Dataset entries
___

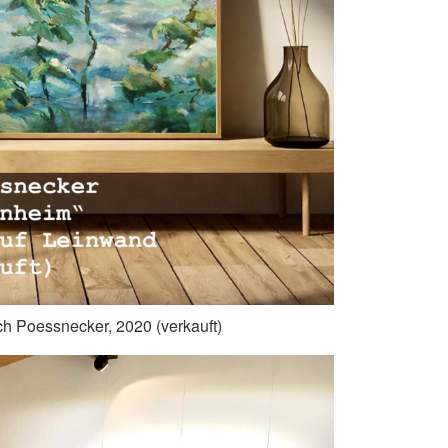
ch Poessnecker, 2020 (verkauft)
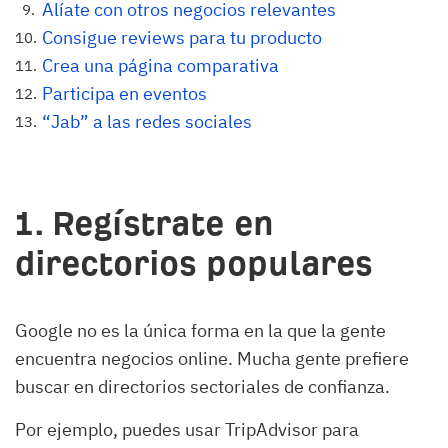
Alíate con otros negocios relevantes
Consigue reviews para tu producto
Crea una página comparativa
Participa en eventos
“Jab” a las redes sociales
1. Regístrate en
directorios populares
Google no es la única forma en la que la gente
encuentra negocios online. Mucha gente prefiere
buscar en directorios sectoriales de confianza.
Por ejemplo, puedes usar TripAdvisor para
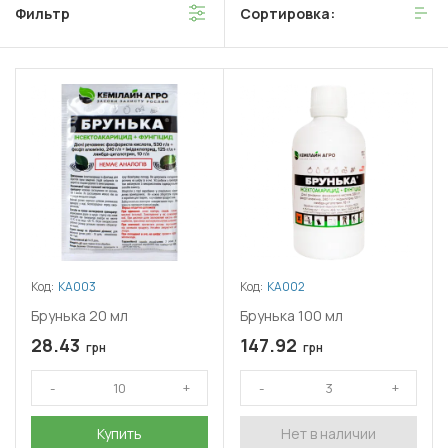
Фильтр
Сортировка:
Кроме этого, она улучшает устойчивость растений к
некоторым патогенам и усиливает действие других удобрений.
Код:
КА003
Код:
КА002
Брунька 20 мл
Брунька 100 мл
28.43
147.92
грн
грн
Купить
Нет в наличии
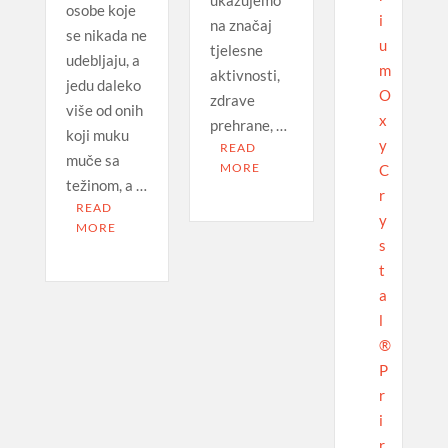
osobe koje
i
na značaj
se nikada ne
u
tjelesne
udebljaju, a
m
aktivnosti,
jedu daleko
O
zdrave
više od onih
x
prehrane, …
koji muku
y
READ
muče sa
MORE
C
težinom, a …
r
READ
y
MORE
s
t
a
l
®
P
r
i
r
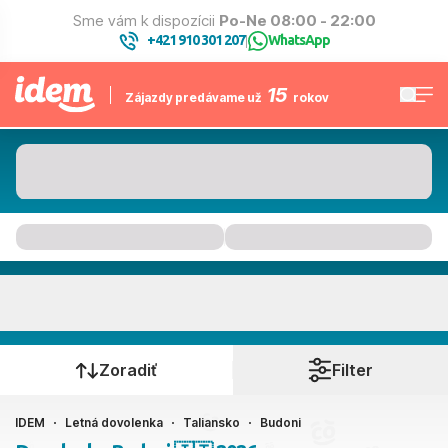
Sme vám k dispozícii
Po-Ne 08:00 - 22:00
+421 910 301 207
WhatsApp
|
15
Zájazdy predávame už
rokov
Budoni
Kedy cestujete?
Zoradiť
Filter
IDEM
Letná dovolenka
Taliansko
Budoni
Ako cestujete?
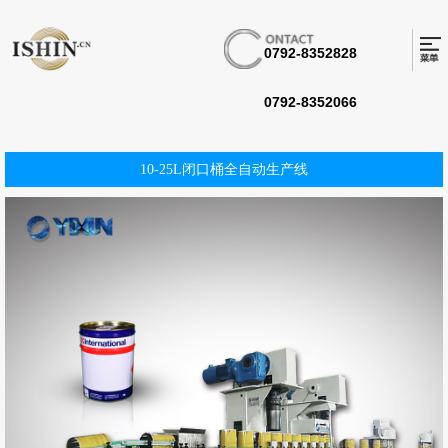
0792-8352828
0792-8352066
10-25L闭口桶全自动生产线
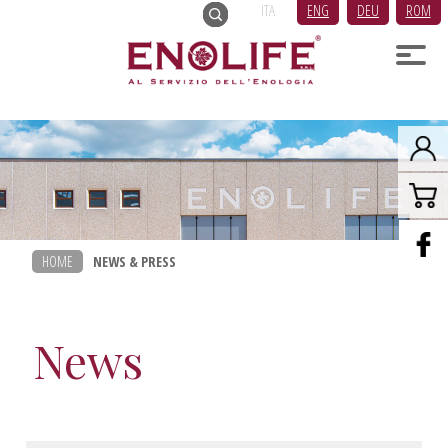
ITA
ENG
DEU
ROM
HOME
NEWS & PRESS
News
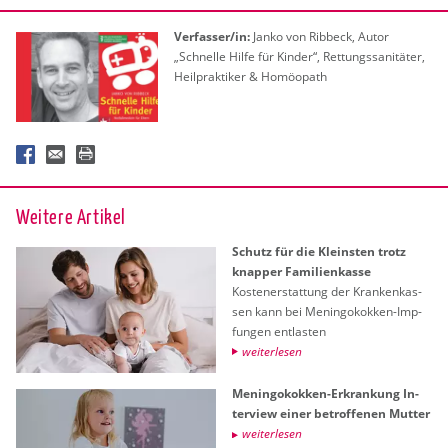
Ver­fas­ser/in:
Janko von Rib­beck, Autor
„Schnel­le Hilfe für Kin­der“, Ret­tungs­sa­ni­tä­ter,
Heil­prak­ti­ker & Ho­möo­path
Wei­te­re Ar­ti­kel
Schutz für die Kleins­ten trotz
knap­per Fa­mi­li­en­kas­se
Kos­ten­er­stat­tung der Kran­ken­kas­
sen kann bei Me­nin­go­kok­ken-Imp­
fun­gen ent­las­ten
wei­ter­le­sen
Me­nin­go­kok­ken-Er­kran­kung In­
ter­view einer be­trof­fe­nen Mut­ter
wei­ter­le­sen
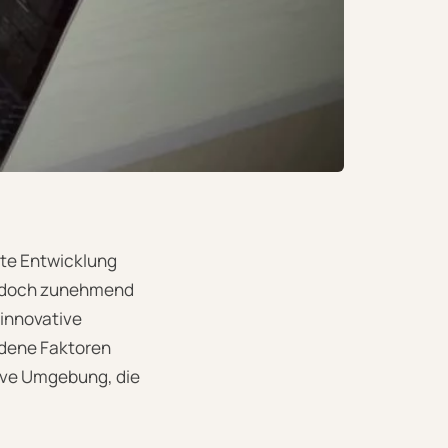
rte Entwicklung
t, doch zunehmend
 innovative
edene Faktoren
tive Umgebung, die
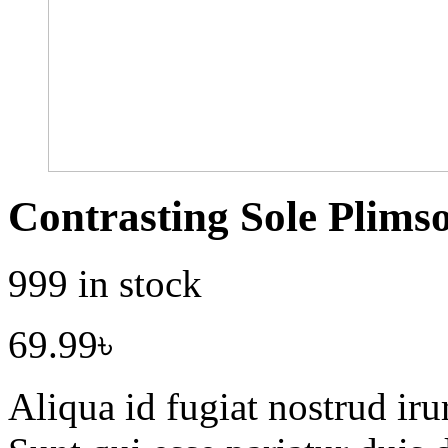
Contrasting Sole Plimso
999 in stock
69.99
৳
Aliqua id fugiat nostrud irur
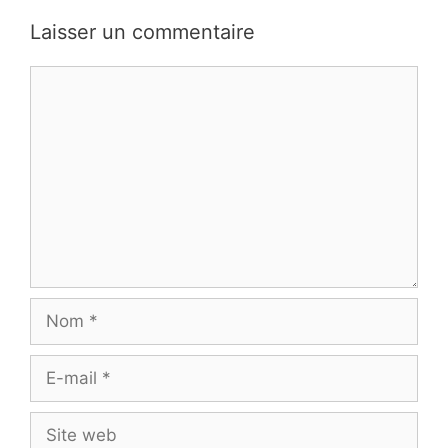
Laisser un commentaire
Commentaire
Nom
E-
mail
Site
web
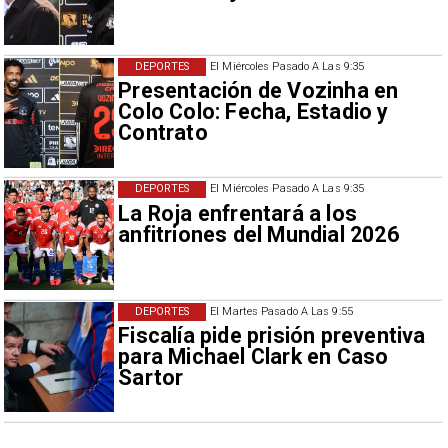
DEPORTES
El Miércoles Pasado A Las 9:35
Presentación de Vozinha en
Colo Colo: Fecha, Estadio y
Contrato
DEPORTES
El Miércoles Pasado A Las 9:35
La Roja enfrentará a los
anfitriones del Mundial 2026
DEPORTES
El Martes Pasado A Las 9:55
Fiscalía pide prisión preventiva
para Michael Clark en Caso
Sartor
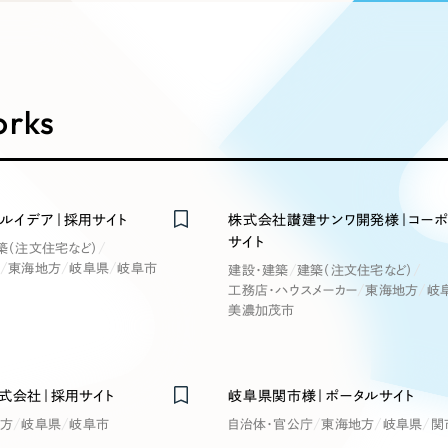
込み検索
ブランディング（ロゴ・印刷物）
ブランディング支援
・プロジェクト
広報ブログ
（90件）
／
マーケティング代行
リーピーの取り組みに関するお知らせ・イベントの様子を
策によるアクセス獲得、反響獲得などの"Webマーケティン
その他
（1件）
オプションサービス
代表ブログ
などのオフライン領域のマーケティングまでまるっと代行
代表川口が経営・Web戦略・地方創生に関する情報を発
orks
お客様インタビュー
メールマガジンアーカイブ
過去に配信したメールマガジンのアーカイブ
制作実績
イト・サービスサイト
求人・採用サイト
E
ルイデア｜採用サイト
株式会社讃建サンワ開発様｜コーポ
すべて
（624件）
サイト
築（注文住宅など）
コーポレート・企業サイト
（278件
東海地方
岐阜県
岐阜市
建設・建築
建築（注文住宅など）
ディングページ）
キャンペーン・プロモーション
ブ
ブランドサイト・サービスサイト
（
工務店・ハウスメーカー
東海地方
岐
サイト
美濃加茂市
求人・採用サイト
（61件）
ECサイト（オンラインショップ）
（
ポータルサイト・メディアサイト
（
株式会社｜採用サイト
岐阜県関市様｜ポータルサイト
LP（ランディングページ）
（28件）
方
岐阜県
岐阜市
自治体・官公庁
東海地方
岐阜県
関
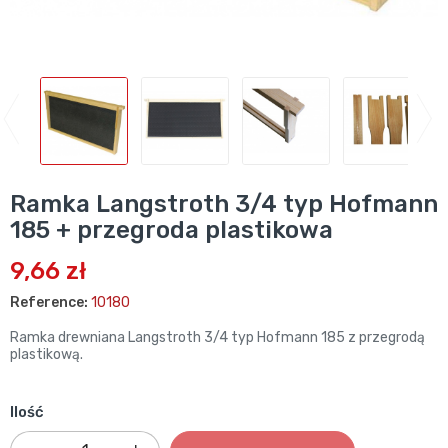
Ramka Langstroth 3/4 typ Hofmann
185 + przegroda plastikowa
9,66 zł
Reference:
10180
Ramka drewniana Langstroth 3/4 typ Hofmann 185 z przegrodą
plastikową.
Ilość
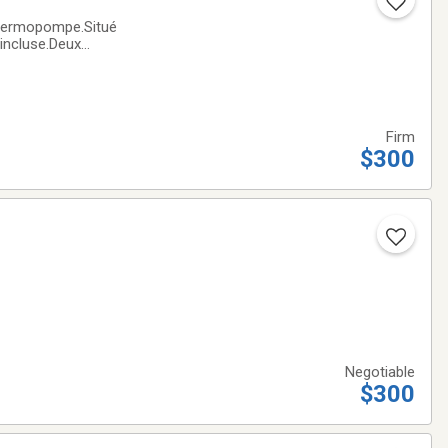
e thermopompe.Situé
 incluse.Deux
00 $
Firm
$300
Negotiable
$300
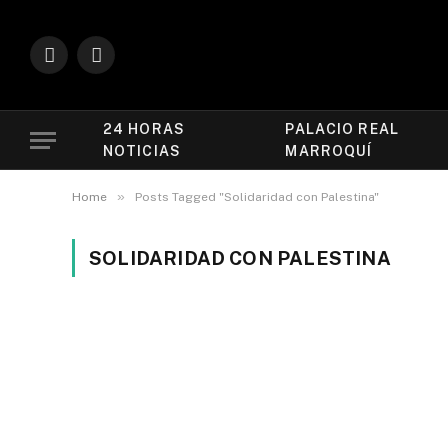
Facebook
TikTok
24 HORAS
PALACIO REAL
NOTICIAS
MARROQUÍ
»
Home
Posts Tagged "Solidaridad con Palestina"
SOLIDARIDAD CON PALESTINA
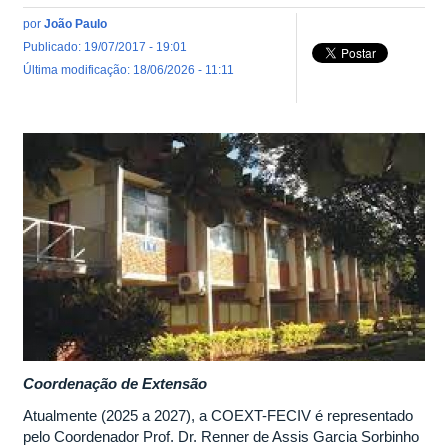
por
João Paulo
Publicado: 19/07/2017 - 19:01
Última modificação: 18/06/2026 - 11:11
Coordenação de Extensão
Atualmente (2025 a 2027), a COEXT-FECIV é representado
pelo Coordenador Prof. Dr. Renner de Assis Garcia Sorbinho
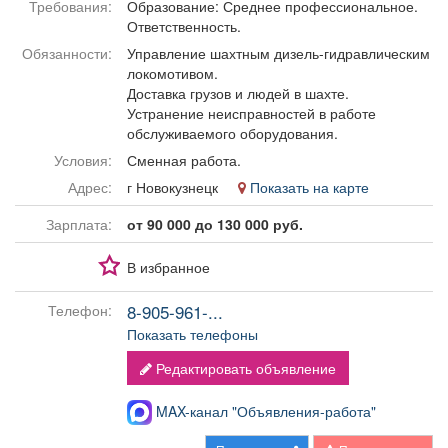
Требования:
Образование: Среднее профессиональное.
Афиша
Обучение
Проекты
Ответственность.
Обязанности:
Управление шахтным дизель-гидравлическим
локомотивом.
Доставка грузов и людей в шахте.
Устранение неисправностей в работе
Товары
Поздравления
Погода
обслуживаемого оборудования.
Условия:
Сменная работа.
Адрес:
г Новокузнецк
Показать на карте
Зарплата:
от 90 000 до 130 000 руб.
ТВ программа
Я - пенсионер
В избранное
8-905-961-...
Телефон:
Показать телефоны
Редактировать объявление
MAX-канал "Объявления-работа"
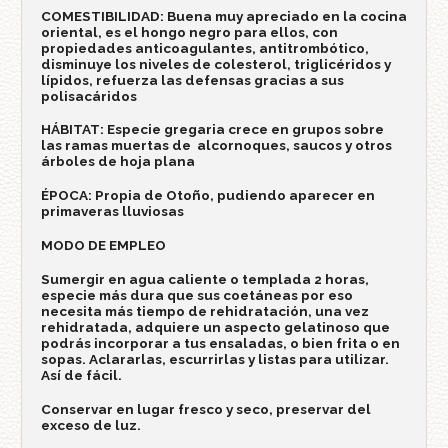
COMESTIBILIDAD: Buena muy apreciado en la cocina
oriental, es el hongo negro para ellos, con
propiedades anticoagulantes, antitrombótico,
disminuye los niveles de colesterol, triglicéridos y
lípidos, refuerza las defensas gracias a sus
polisacáridos
HÁBITAT: Especie gregaria crece en grupos sobre
las ramas muertas de alcornoques, saucos y otros
árboles de hoja plana
ÉPOCA: Propia de Otoño, pudiendo aparecer en
primaveras lluviosas
MODO DE EMPLEO
Sumergir en agua caliente o templada 2 horas,
especie más dura que sus coetáneas por eso
necesita más tiempo de rehidratación, una vez
rehidratada, adquiere un aspecto gelatinoso que
podrás incorporar a tus ensaladas, o bien frita o en
sopas. Aclararlas, escurrirlas y listas para utilizar.
Así de fácil.
Conservar en lugar fresco y seco, preservar del
exceso de luz.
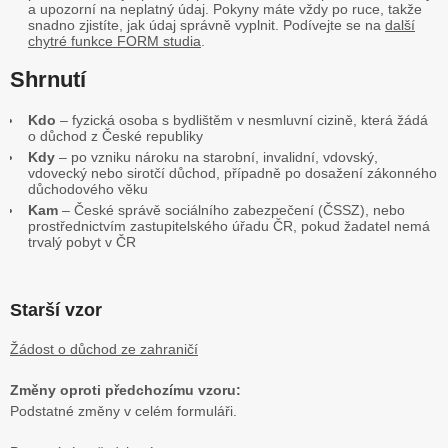
a upozorní na neplatný údaj. Pokyny máte vždy po ruce, takže
snadno zjistíte, jak údaj správně vyplnit. Podívejte se na
další
chytré funkce FORM studia
.
Shrnutí
Kdo
– fyzická osoba s bydlištěm v nesmluvní cizině, která žádá
o důchod z České republiky
Kdy
– po vzniku nároku na starobní, invalidní, vdovský,
vdovecký nebo sirotčí důchod, případně po dosažení zákonného
důchodového věku
Kam
– České správě sociálního zabezpečení (ČSSZ), nebo
prostřednictvím zastupitelského úřadu ČR, pokud žadatel nemá
trvalý pobyt v ČR
Starší vzor
Žádost o důchod ze zahraničí
Změny oproti předchozímu vzoru:
Podstatné změny v celém formuláři.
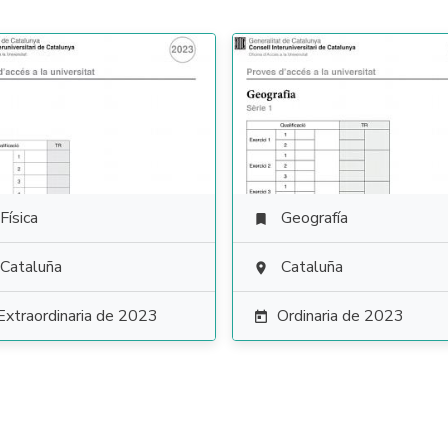
Física
Geografía

Cataluña
Cataluña

Extraordinaria de 2023
Ordinaria de 2023

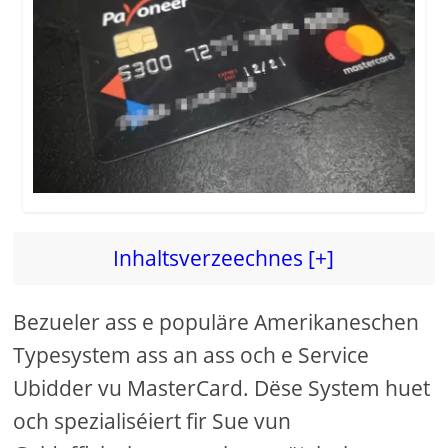
Inhaltsverzeechnes [+]
Bezueler ass e populäre Amerikaneschen
Typesystem ass an ass och e Service
Ubidder vu MasterCard. Dëse System huet
och spezialiséiert fir Sue vun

___

TASK INSTRUCTIONS
Every line above gets copied exactly; none of the pictures do.

WORKED SOLUTION
ch Poessnecker, 2020 (verkauft)
Alíate con otros negocios relevantes
Consigue reviews para tu producto
Crea una página comparativa
Participa en eventos
“Jab” a las redes sociales
1. Regístrate en
directorios populares
Google no es la única forma en la que la gente
encuentra negocios online. Mucha gente prefiere
buscar en directorios sectoriales de confianza.
Por ejemplo, puedes usar TripAdvisor para
Фильтр
Сортировка:
Кроме этого, она улучшает устойчивость растений к
некоторым патогенам и усиливает действие других удобрений.
Код:
КА003
Код:
КА002
Брунька 20 мл
Брунька 100 мл
28.43
147.92
грн
грн
Купить
Нет в наличии
osobe koje
i
na značaj
se nikada ne
u
tjelesne
udebljaju, a
m
aktivnosti,
jedu daleko
O
zdrave
više od onih
x
prehrane, …
koji muku
y
READ
muče sa
MORE
C
težinom, a …
r
READ
y
MORE
s
t
a
l
®
P
r
i
r
Sme vám k dispozícii
Po-Ne 08:00 - 22:00
+421 910 301 207
WhatsApp
|
15
Zájazdy predávame už
rokov
Budoni
Kedy cestujete?
Zoradiť
Filter
IDEM
Letná dovolenka
Taliansko
Budoni
Ako cestujete?
0792-8352828
0792-8352066
10-25L闭口桶全自动生产线
ITA
ENG
DEU
ROM
HOME
NEWS & PRESS
News
Ver­fas­ser/in:
Janko von Rib­beck, Autor
„Schnel­le Hilfe für Kin­der“, Ret­tungs­sa­ni­tä­ter,
Heil­prak­ti­ker & Ho­möo­path
Wei­te­re Ar­ti­kel
Schutz für die Kleins­ten trotz
knap­per Fa­mi­li­en­kas­se
Kos­ten­er­stat­tung der Kran­ken­kas­
sen kann bei Me­nin­go­kok­ken-Imp­
fun­gen ent­las­ten
wei­ter­le­sen
Me­nin­go­kok­ken-Er­kran­kung In­
ter­view einer be­trof­fe­nen Mut­ter
wei­ter­le­sen
rte Entwicklung
t, doch zunehmend
 innovative
edene Faktoren
tive Umgebung, die
Contrasting Sole Plimso
999 in stock
69.99
৳
Aliqua id fugiat nostrud irur
Laisser un commentaire
Commentaire
Nom
E-
mail
Site
web
DEPORTES
El Miércoles Pasado A Las 9:35
Presentación de Vozinha en
Colo Colo: Fecha, Estadio y
Contrato
DEPORTES
El Miércoles Pasado A Las 9:35
La Roja enfrentará a los
anfitriones del Mundial 2026
DEPORTES
El Martes Pasado A Las 9:55
Fiscalía pide prisión preventiva
para Michael Clark en Caso
Sartor
込み検索
ブランディング（ロゴ・印刷物）
ブランディング支援
・プロジェクト
広報ブログ
（90件）
／
マーケティング代行
リーピーの取り組みに関するお知らせ・イベントの様子を
策によるアクセス獲得、反響獲得などの"Webマーケティン
その他
（1件）
オプションサービス
代表ブログ
などのオフライン領域のマーケティングまでまるっと代行
代表川口が経営・Web戦略・地方創生に関する情報を発
orks
お客様インタビュー
メールマガジンアーカイブ
過去に配信したメールマガジンのアーカイブ
制作実績
イト・サービスサイト
求人・採用サイト
E
ルイデア｜採用サイト
株式会社讃建サンワ開発様｜コーポ
すべて
（624件）
サイト
築（注文住宅など）
コーポレート・企業サイト
（278件
東海地方
岐阜県
岐阜市
建設・建築
建築（注文住宅など）
ディングページ）
キャンペーン・プロモーション
ブ
ブランドサイト・サービスサイト
（
工務店・ハウスメーカー
東海地方
岐
サイト
美濃加茂市
求人・採用サイト
（61件）
ECサイト（オンラインショップ）
（
ポータルサイト・メディアサイト
（
株式会社｜採用サイト
岐阜県関市様｜ポータルサイト
LP（ランディングページ）
（28件）
方
岐阜県
岐阜市
自治体・官公庁
東海地方
岐阜県
関
Ramka Langstroth 3/4 typ Hofmann
185 + przegroda plastikowa
9,66 zł
Reference:
10180
Ramka drewniana Langstroth 3/4 typ Hofmann 185 z przegrodą
plastikową.
Ilość
e thermopompe.Situé
 incluse.Deux
00 $
Firm
$300
Negotiable
$300
Facebook
TikTok
24 HORAS
PALACIO REAL
NOTICIAS
MARROQUÍ
»
Home
Posts Tagged "Solidaridad con Palestina"
SOLIDARIDAD CON PALESTINA
por
João Paulo
Publicado: 19/07/2017 - 19:01
Última modificação: 18/06/2026 - 11:11
Coordenação de Extensão
Atualmente (2025 a 2027), a COEXT-FECIV é representado
pelo Coordenador Prof. Dr. Renner de Assis Garcia Sorbinho
Требования:
Образование: Среднее профессиональное.
Афиша
Обучение
Проекты
Ответственность.
Обязанности:
Управление шахтным дизель-гидравлическим
локомотивом.
Доставка грузов и людей в шахте.
Устранение неисправностей в работе
Товары
Поздравления
Погода
обслуживаемого оборудования.
Условия:
Сменная работа.
Адрес:
г Новокузнецк
Показать на карте
Зарплата:
от 90 000 до 130 000 руб.
ТВ программа
Я - пенсионер
В избранное
8-905-961-...
Телефон:
Показать телефоны
Редактировать объявление
MAX-канал "Объявления-работа"
COMESTIBILIDAD: Buena muy apreciado en la cocina
oriental, es el hongo negro para ellos, con
propiedades anticoagulantes, antitrombótico,
disminuye los niveles de colesterol, triglicéridos y
lípidos, refuerza las defensas gracias a sus
polisacáridos
HÁBITAT: Especie gregaria crece en grupos sobre
las ramas muertas de alcornoques, saucos y otros
árboles de hoja plana
ÉPOCA: Propia de Otoño, pudiendo aparecer en
primaveras lluviosas
MODO DE EMPLEO
Sumergir en agua caliente o templada 2 horas,
especie más dura que sus coetáneas por eso
necesita más tiempo de rehidratación, una vez
rehidratada, adquiere un aspecto gelatinoso que
podrás incorporar a tus ensaladas, o bien frita o en
sopas. Aclararlas, escurrirlas y listas para utilizar.
Así de fácil.
Conservar en lugar fresco y seco, preservar del
exceso de luz.
a upozorní na neplatný údaj. Pokyny máte vždy po ruce, takže
snadno zjistíte, jak údaj správně vyplnit. Podívejte se na
další
chytré funkce FORM studia
.
Shrnutí
Kdo
– fyzická osoba s bydlištěm v nesmluvní cizině, která žádá
o důchod z České republiky
Kdy
– po vzniku nároku na starobní, invalidní, vdovský,
vdovecký nebo sirotčí důchod, případně po dosažení zákonného
důchodového věku
Kam
– České správě sociálního zabezpečení (ČSSZ), nebo
prostřednictvím zastupitelského úřadu ČR, pokud žadatel nemá
trvalý pobyt v ČR
Starší vzor
Žádost o důchod ze zahraničí
Změny oproti předchozímu vzoru:
Podstatné změny v celém formuláři.
Física
Geografía

Cataluña
Cataluña

Extraordinaria de 2023
Ordinaria de 2023

Inhaltsverzeechnes [+]
Bezueler ass e populäre Amerikaneschen
Typesystem ass an ass och e Service
Ubidder vu MasterCard. Dëse System huet
och spezialiséiert fir Sue vun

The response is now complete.